Wednesday, 15 July 2020
‘prostitutes and bandits are our fans. with them, we are pals'
so wrote yesenin in 1922.
horsemouth first heard the song in italian. ok so there’s an original version of the song chanson d’un malandrin in french, the lyrics lifted from a translation of a russian poem by yesenin, wikipedia gives the english translation of the russian as 'confession of a hooligan'.
malandrin, nom masculin . sens 1 . voleur, rôdeur, brigand, vagabond douteux, qui semble dangereux. personne qui s'approprie, qui prend le bien d'une autre personne. sens 2 . histoire. membre d'une bande de pillards, de criminels. ces groupes ont effrayé la France au XIVe siècle.
er. so badman really.
at first horsemouth thought it was a ghost, an artefact of translation. the original poem (in french) is called chanson d’un voyou - but badman/ hooligan it is. it's a great title and fits with yesenin’s fan base, and it is the title of the anthology from which the poem is taken.

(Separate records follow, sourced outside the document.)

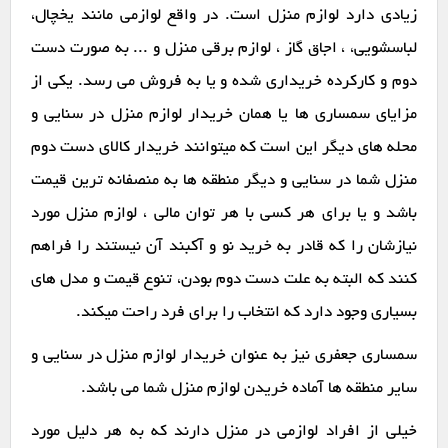
زیادی دارد لوازم منزل است. در واقع لوازمی مانند یخچال،
لباسشویی، ، اجاق گاز ، لوازم برقی منزل و ... به صورت دست
دوم و کارکرده خریداری شده و یا به فروش می رسد. یکی از
مزایای سمساری ها یا همان خریدار لوازم منزل در سنایی و
محله های دیگر این است که میتوانند خریدار کالای دست دوم
منزل شما در سنایی و دیگر منطقه ها به منصفانه ترین قیمت
باشد و یا برای هر کسی با هر توان مالی ، لوازم منزل مورد
نیازشان را که قادر به خرید نو و آکبند آن نیستند را فراهم
کنند که البته به علت دست دوم بودن، تنوع قیمت و مدل های
بسیاری وجود دارد که انتخاب را برای فرد راحت میکند.
سمساری جعفری نیز به عنوان خریدار لوازم منزل در سنایی و
سایر منطقه ها آماده خریدن لوازم منزل شما می باشد.
خیلی از افراد لوازمی در منزل دارند که به هر دلیل مورد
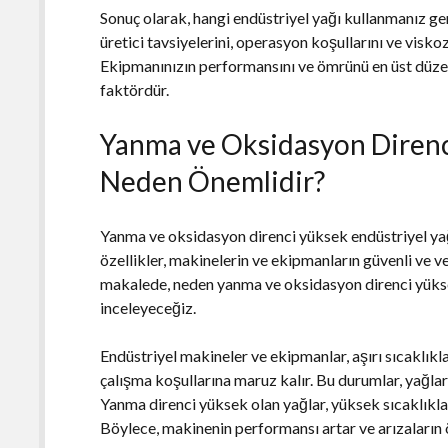
Sonuç olarak, hangi endüstriyel yağı kullanmanız g
üretici tavsiyelerini, operasyon koşullarını ve visko
Ekipmanınızın performansını ve ömrünü en üst düzey
faktördür.
Yanma ve Oksidasyon Direnc
Neden Önemlidir?
Yanma ve oksidasyon direnci yüksek endüstriyel yağ
özellikler, makinelerin ve ekipmanların güvenli ve v
makalede, neden yanma ve oksidasyon direnci yükse
inceleyeceğiz.
Endüstriyel makineler ve ekipmanlar, aşırı sıcaklıkla
çalışma koşullarına maruz kalır. Bu durumlar, yağları
Yanma direnci yüksek olan yağlar, yüksek sıcaklıklard
Böylece, makinenin performansı artar ve arızaların ö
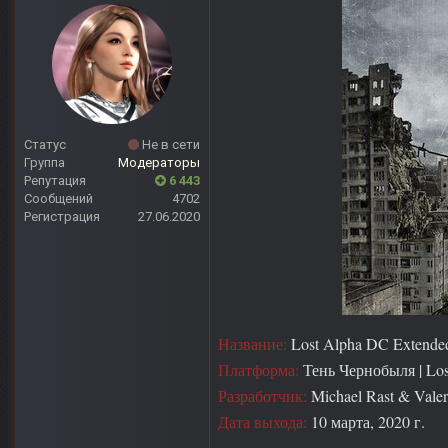
Статус
Не в сети
Группа
Модераторы
Репутация
6 443
Сообщений
4702
Регистрация
27.06.2020
Название:
Lost Alpha DC Extende
Платформа:
Тень Чернобыля | Los
Разработчик:
Michael Rast & Vale
Дата выхода:
10 марта, 2020 г.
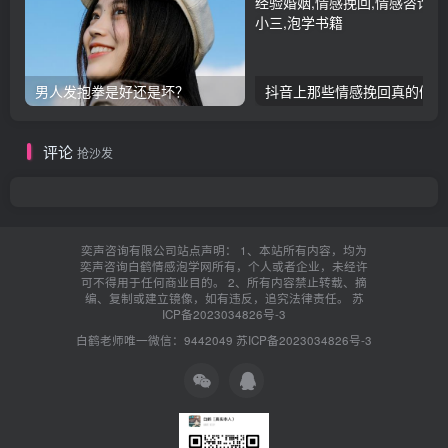
男人发抱拳是好还是坏？
抖音上那些情感挽回真的假的
评论
抢沙发
奕声咨询有限公司站点声明： 1、本站所有内容，均为
奕声咨询白鹤情感泡学网所有，个人或者企业，未经许
可不得用于任何商业目的。 2、所有内容禁止转载、摘
编、复制或建立镜像，如有违反，追究法律责任。
苏
ICP备2023034826号-3
白鹤老师唯一微信：9442049
苏ICP备2023034826号-3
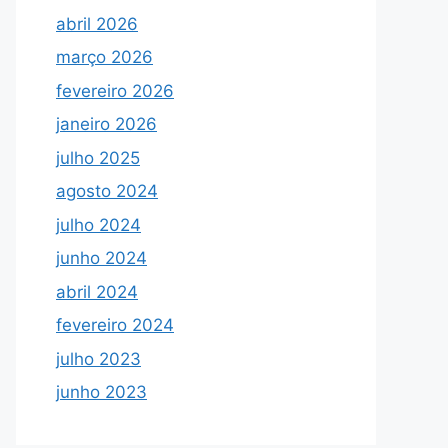
abril 2026
março 2026
fevereiro 2026
janeiro 2026
julho 2025
agosto 2024
julho 2024
junho 2024
abril 2024
fevereiro 2024
julho 2023
junho 2023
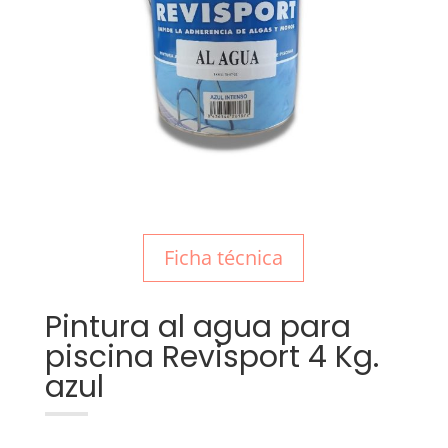
Ficha técnica
Pintura al agua para
piscina Revisport 4 Kg.
azul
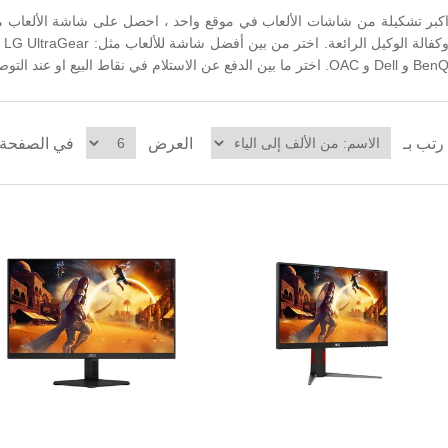
 و Dell و OAC. اختر ما بين الدفع عن الاستلام في نقاط البيع او عند التوصيل في نفس اليوم في عمان * .
رتب بـ
العرض
في الصفحة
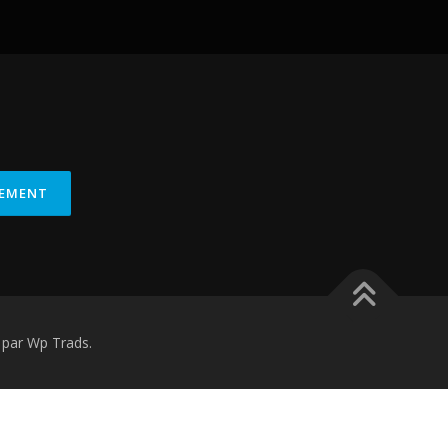
par Wp Trads.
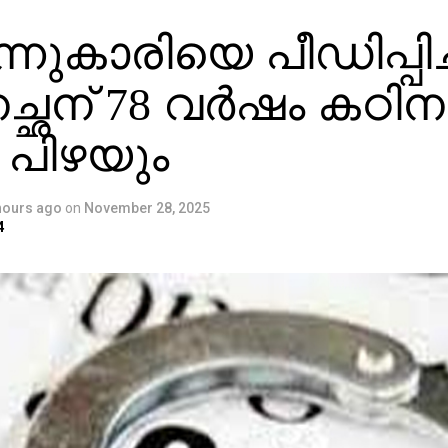
്നുകാരിയെ പീഡിപ്പിച
ച്ഛന് 78 വർഷം കഠിന
 പിഴയും
hours ago
on
November 28, 2025
4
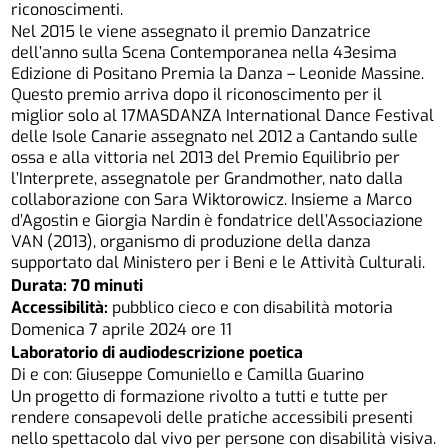
riconoscimenti.
Nel 2015 le viene assegnato il premio Danzatrice
dell’anno sulla Scena Contemporanea nella 43esima
Edizione di Positano Premia la Danza – Leonide Massine.
Questo premio arriva dopo il riconoscimento per il
miglior solo al 17MASDANZA International Dance Festival
delle Isole Canarie assegnato nel 2012 a Cantando sulle
ossa e alla vittoria nel 2013 del Premio Equilibrio per
l’Interprete, assegnatole per Grandmother, nato dalla
collaborazione con Sara Wiktorowicz. Insieme a Marco
d’Agostin e Giorgia Nardin è fondatrice dell’Associazione
VAN (2013), organismo di produzione della danza
supportato dal Ministero per i Beni e le Attività Culturali.
Durata: 70 minuti
Accessibilità:
pubblico cieco e con disabilità motoria
Domenica 7 aprile 2024 ore 11
Laboratorio di audiodescrizione poetica
Di e con: Giuseppe Comuniello e Camilla Guarino
Un progetto di formazione rivolto a tutti e tutte per
rendere consapevoli delle pratiche accessibili presenti
nello spettacolo dal vivo per persone con disabilità visiva.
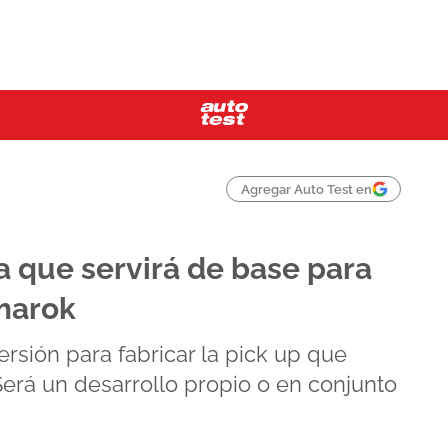
Agregar Auto Test en
a que servirá de base para
marok
rsión para fabricar la pick up que
erá un desarrollo propio o en conjunto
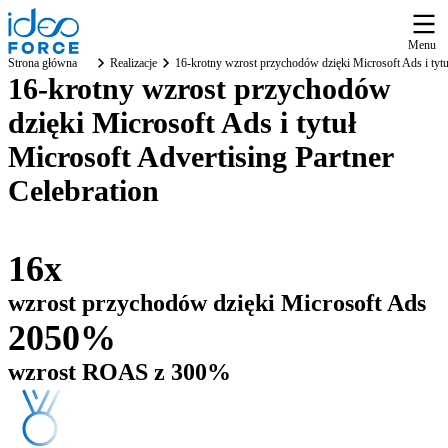
Menu
Strona główna
Realizacje
16-krotny wzrost przychodów dzięki Microsoft Ads i tytu
16-krotny wzrost przychodów
dzięki Microsoft Ads i tytuł
Microsoft Advertising Partner
Celebration
16x
wzrost przychodów dzięki Microsoft Ads
2050%
wzrost ROAS z 300%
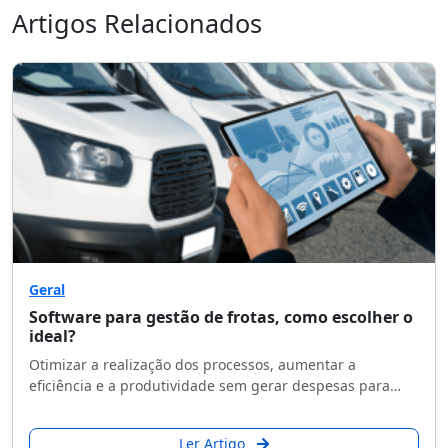
Artigos Relacionados
Geral
Software para gestão de frotas, como escolher o
ideal?
Otimizar a realização dos processos, aumentar a
eficiência e a produtividade sem gerar despesas para…
Ler Artigo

horsemouth is often on the lookout for songs to sing in other languages. he’s found the lyrics in french. (and yes it is sufficiently gangster), he finds angelo branduardi's version a bit mannered (as a friend notes angelo doesn't sing like a maladrin, a brel or gainsbourg version would be better). horsemouth prefers it where umberto grillo sings it.
meanwhile most strange.
horsemouth (under his human name paul helliwell) gets a one line mention in this - imaginal machines: autonomy & self-organization in the revolutions of everyday life by stevphen shukaitis. this is from when he wrote things (like way back in 2007). horsemouth thinks the quip that shukaitis likes was actually josie's (from an editorial email).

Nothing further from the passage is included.